RCR: Relative Compliance Ratio (BS of A / BS of B)

Bar graph of bending stiffness (BS) from the 5 different types of electrodes tested. The values of relative compliance ratio (RCR) shown on the top of each bar are relative values to the reference BS of 50μm single wire (65.98). The theoretically calculated value of the BS of 50μm single Nichrome wire was 65.

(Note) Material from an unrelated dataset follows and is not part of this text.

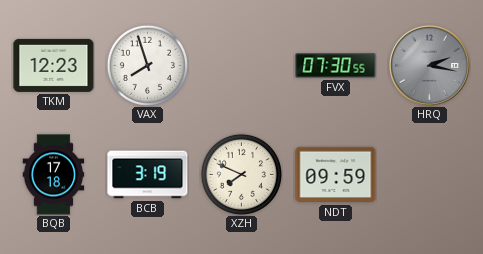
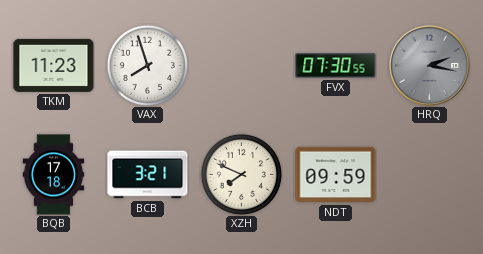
TKM: 12:23 -> 11:23
BCB: 3:19 -> 3:21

As can be seen in figure 6, the RCR of 24 braided 12.7μm wires was 3.8, which means the braid has about 4 times better compliance than a single 50μm wire. The tested braids configurations all had between 4 and 21 times better compliance than the single 50μm wire. Since the outer diameter of a tubular braid is roughly 150-200μm and a braid consists of up to 24 12.7μm wires whose diameter is only four times smaller than a 50μm single wire, the tubular braid structure greatly increases the flexibility of the bundle. The bending stiffness of braids with 24 wires is roughly 3 times that of equivalent braids with 12 wires, whereas the BS of braids with 12.7μm wires is roughly 1.7 times that of equivalent braids with 9.6μm wires. In the case of 50μm wires, the theoretical, calculated value roughly matched the measured value.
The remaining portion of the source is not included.